- PROMPT
Among the entries that follow, find every line with the word "screenshot" and list it.

++++ EXERCISE INPUTS

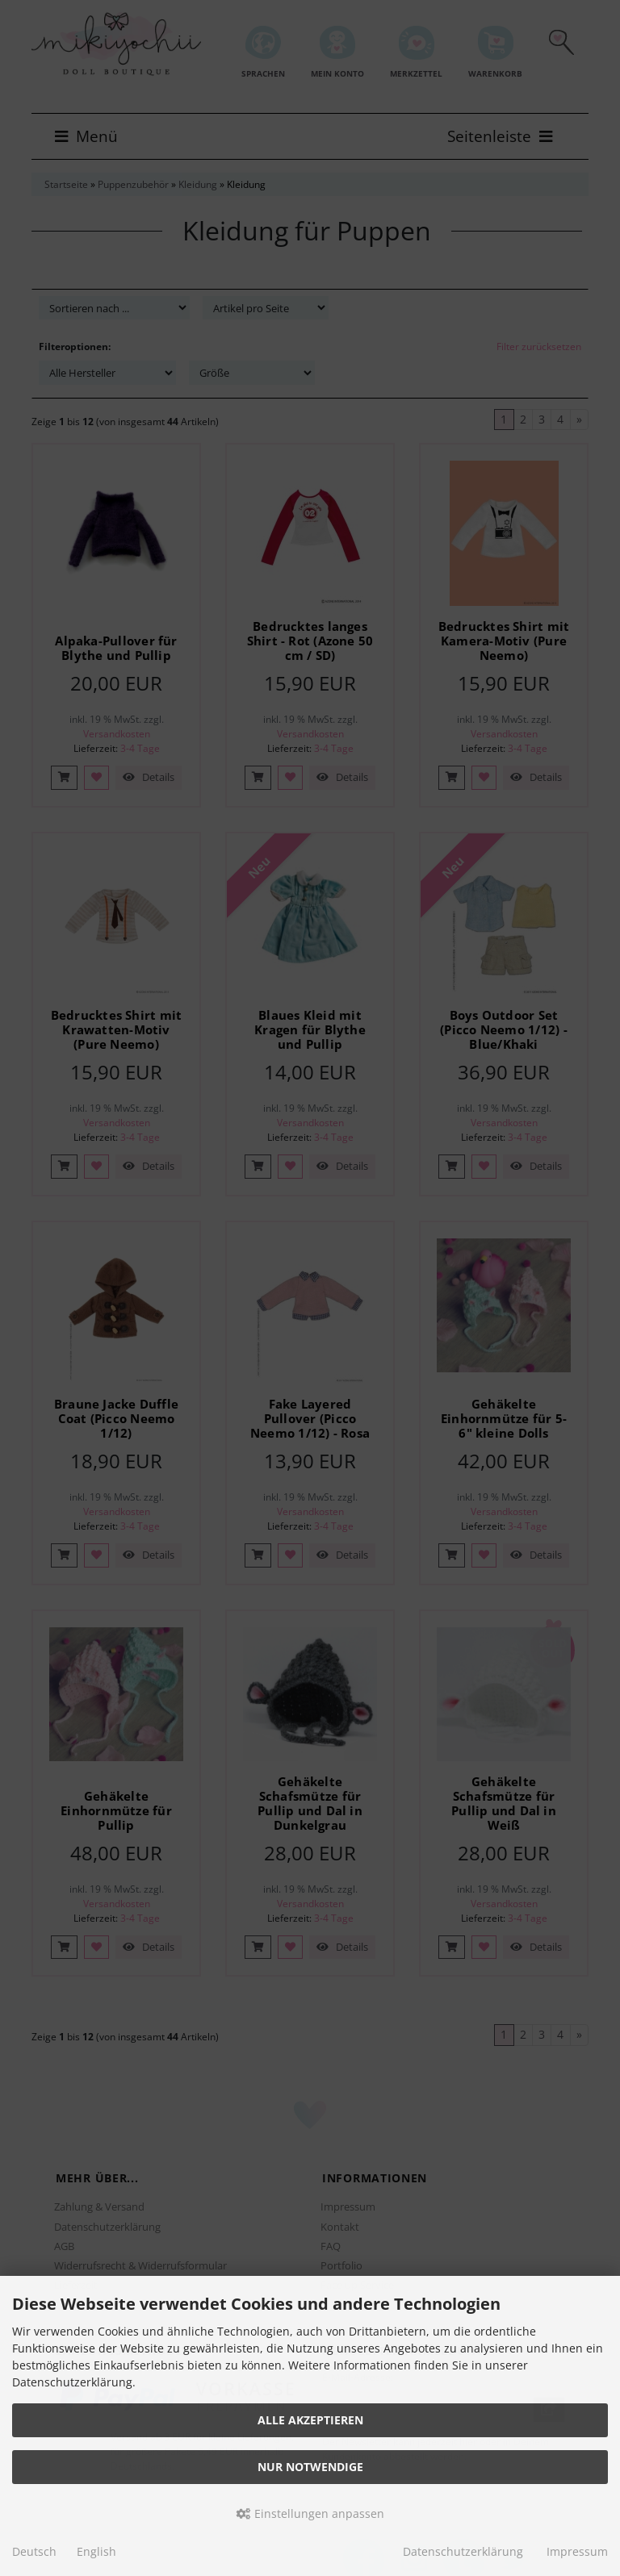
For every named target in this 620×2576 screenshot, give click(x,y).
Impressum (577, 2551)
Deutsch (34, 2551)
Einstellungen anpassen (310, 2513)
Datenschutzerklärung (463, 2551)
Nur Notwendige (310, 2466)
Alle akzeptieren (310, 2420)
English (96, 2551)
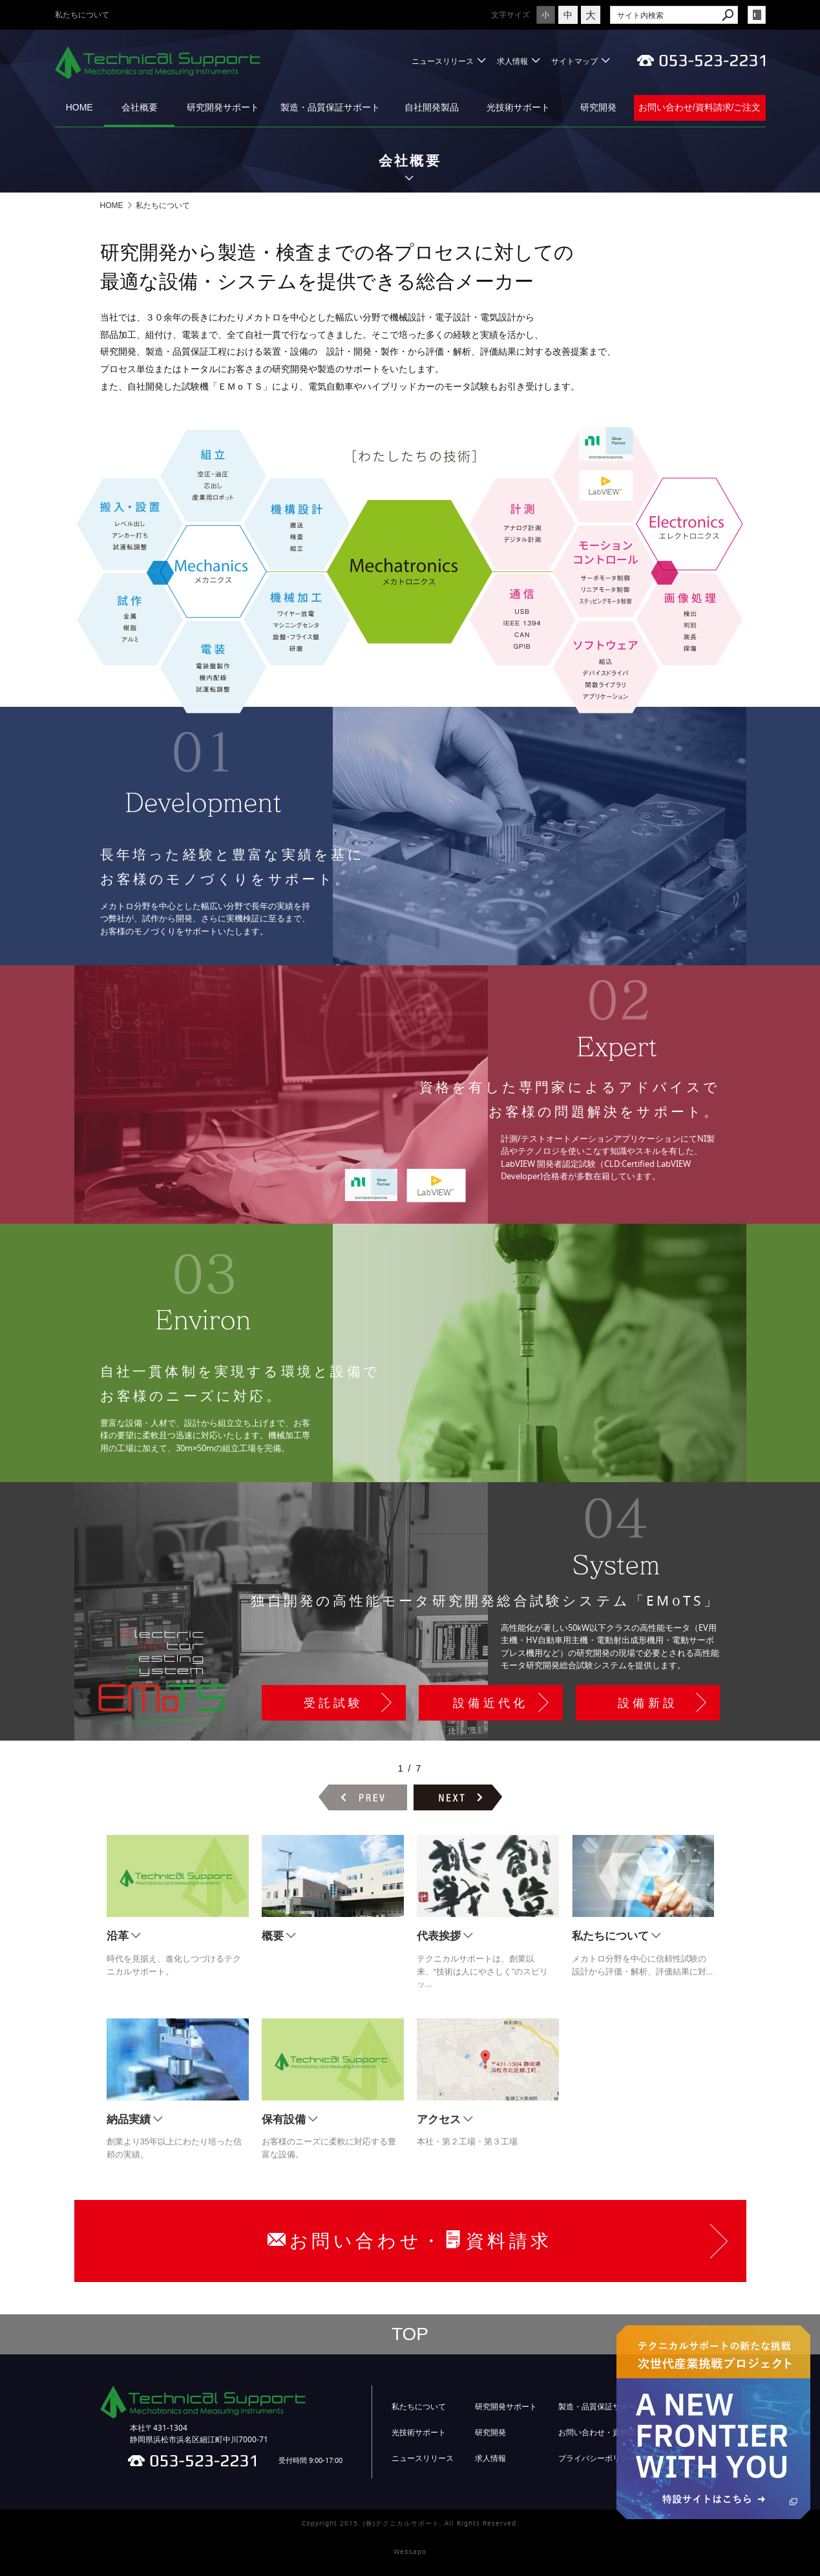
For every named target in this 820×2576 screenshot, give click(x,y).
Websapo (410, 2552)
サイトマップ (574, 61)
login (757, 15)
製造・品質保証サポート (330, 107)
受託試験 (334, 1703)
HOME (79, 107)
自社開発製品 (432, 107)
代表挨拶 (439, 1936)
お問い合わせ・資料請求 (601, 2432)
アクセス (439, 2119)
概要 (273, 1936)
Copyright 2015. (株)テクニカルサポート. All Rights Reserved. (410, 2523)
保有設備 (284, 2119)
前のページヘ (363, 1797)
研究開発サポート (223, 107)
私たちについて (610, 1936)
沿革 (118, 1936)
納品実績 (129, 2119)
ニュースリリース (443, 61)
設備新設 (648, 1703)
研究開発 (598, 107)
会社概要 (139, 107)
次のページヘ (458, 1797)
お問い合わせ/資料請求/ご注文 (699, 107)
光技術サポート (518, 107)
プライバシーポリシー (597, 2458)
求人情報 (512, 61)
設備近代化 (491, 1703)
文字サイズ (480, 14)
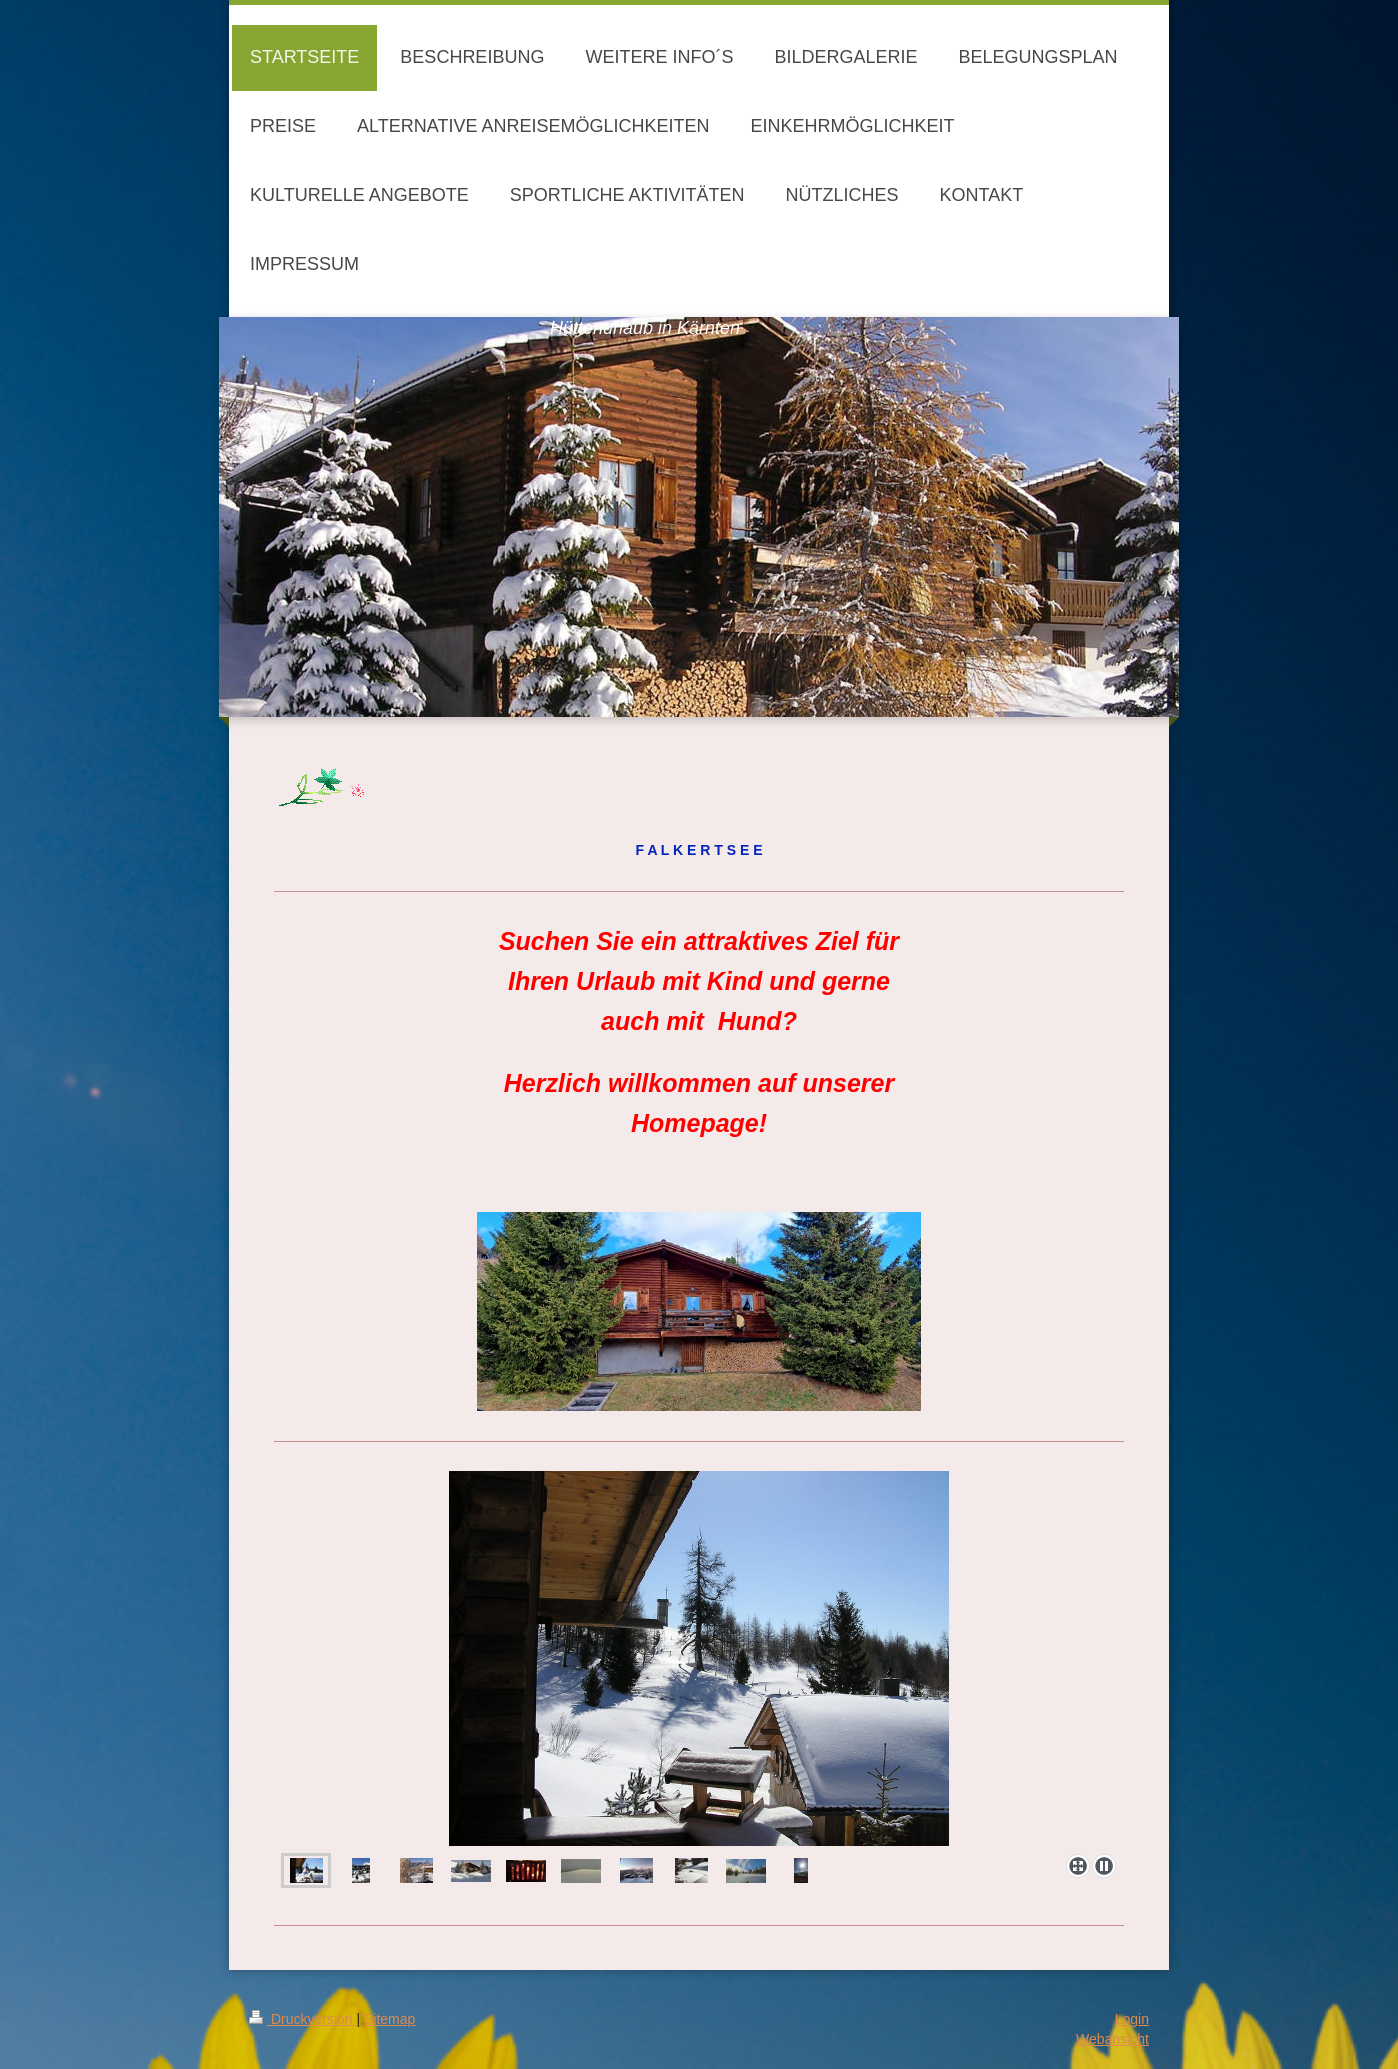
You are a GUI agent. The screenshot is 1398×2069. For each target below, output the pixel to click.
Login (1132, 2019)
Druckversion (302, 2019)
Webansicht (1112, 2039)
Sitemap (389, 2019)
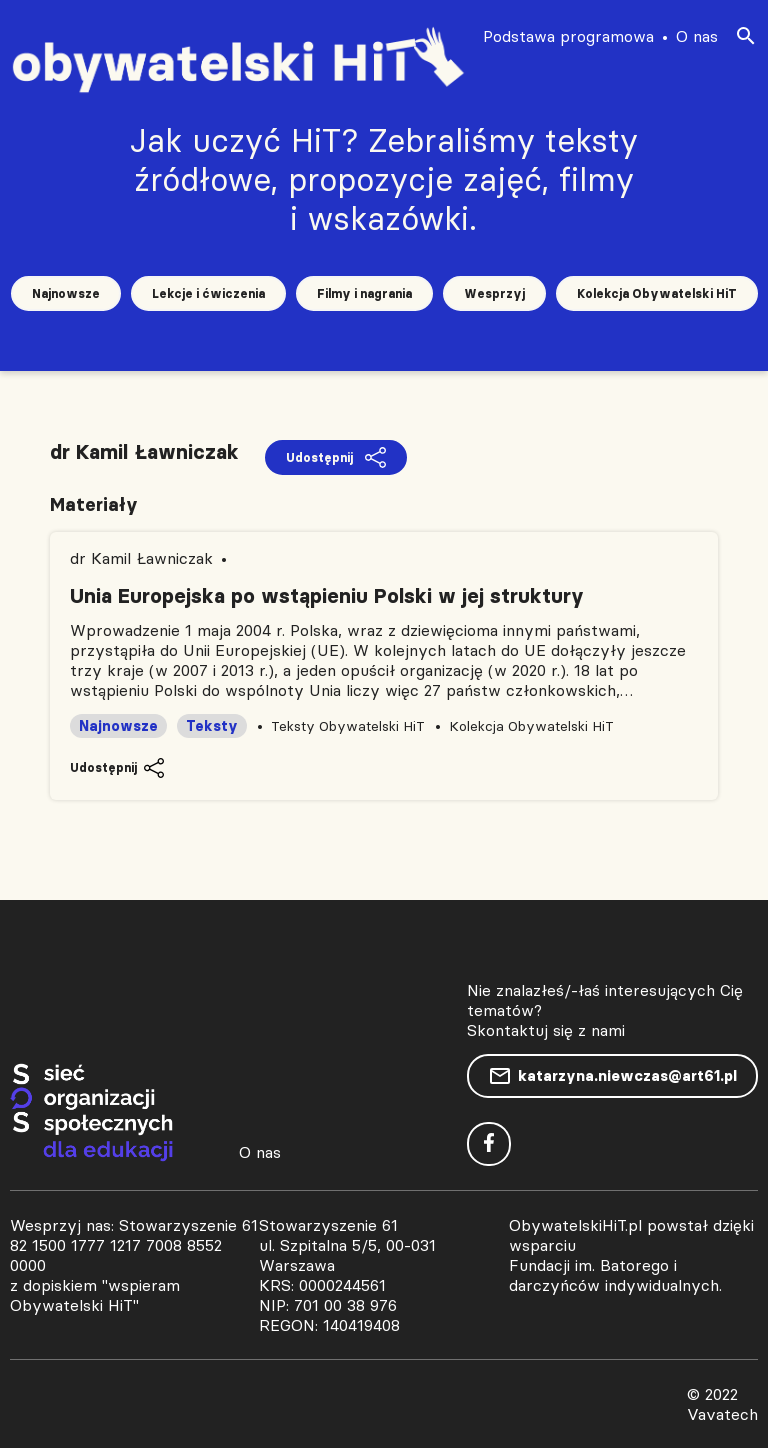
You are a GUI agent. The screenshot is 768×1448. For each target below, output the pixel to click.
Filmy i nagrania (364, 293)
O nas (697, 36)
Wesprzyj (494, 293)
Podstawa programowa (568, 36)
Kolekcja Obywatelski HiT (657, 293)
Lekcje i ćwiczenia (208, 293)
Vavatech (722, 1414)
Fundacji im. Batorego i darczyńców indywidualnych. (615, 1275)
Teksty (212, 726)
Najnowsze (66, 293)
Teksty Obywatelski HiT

++++++++

- ANSWER SECTION
For every named target in this 620×2576 screenshot, give click(x,y).
For every named target in this 820×2576 screenshot, give click(x,y).
You are a GUI agent. The screenshot is 1398×2069. For each target below, output the pixel to click.
You are a GUI agent. The screenshot is 768×1448. For each target below, output the pixel to click.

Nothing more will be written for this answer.